Day 2 of an intense tree cutting job with massive back-leaning trees, a 53-ton jack, wedges, and excavator assistance.

You think cutting trees gets easier on day two?

Not when the biggest and most dangerous trees are saved for last.

This is where things get serious.

After clearing most of the area on day one, what’s left are the hardest trees on the site.

Bigger.
Heavier.
And worse…

Leaning the wrong way.

Some of them are leaning straight back… toward the house.

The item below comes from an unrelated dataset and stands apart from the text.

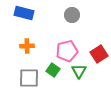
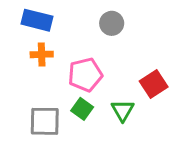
orange cross: (27, 46) -> (42, 54), moved
pink pentagon: (67, 51) -> (85, 75), moved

Now it’s no longer just cutting.

It’s control.

The plan changes immediately.

Wedges alone aren’t enough.

So they bring in more force.

A 53-ton tree jack.

An excavator behind the tree.

And precise cuts to control every movement.

The process starts carefully.

Face cut set.
Back cut begins.
Pressure builds.

The gauge on the jack tells the real story.

If pressure rises… the tree is fighting back.
If it drops… it’s going the right way.

This isn’t guesswork.

This is reading the tree in real time.

Then comes the moment.

The tree holds.

Tension builds through the fibers.

Wedges are driven deeper.

The jack pushes harder.

The excavator adds force.

And finally…

It breaks.

The tree commits.

Falling exactly where planned.

But not all trees are that cooperative.

Some require everything.

Wedges.
Jack.
Excavator.
Perfect timing.

One wrong move… and the tree could go anywhere.

The final tree?

The worst of them all.

Back-leaning.
Heavy.
Unpredictable.

This is where experience matters most.

Every cut is slow.
Controlled.
Intentional.

And when it finally goes…

You can feel the pressure release.

But here’s the twist most people don’t realize.

The hardest part isn’t the cut.

It’s managing fatigue.

After hours of work, every decision becomes harder.

And in this job…

Mistakes don’t get second chances.

By the end of the day:

Multiple massive trees down.
Stumps ground.
Logs stacked.

Another job completed.

Would you rely on wedges… or trust a 53-ton jack?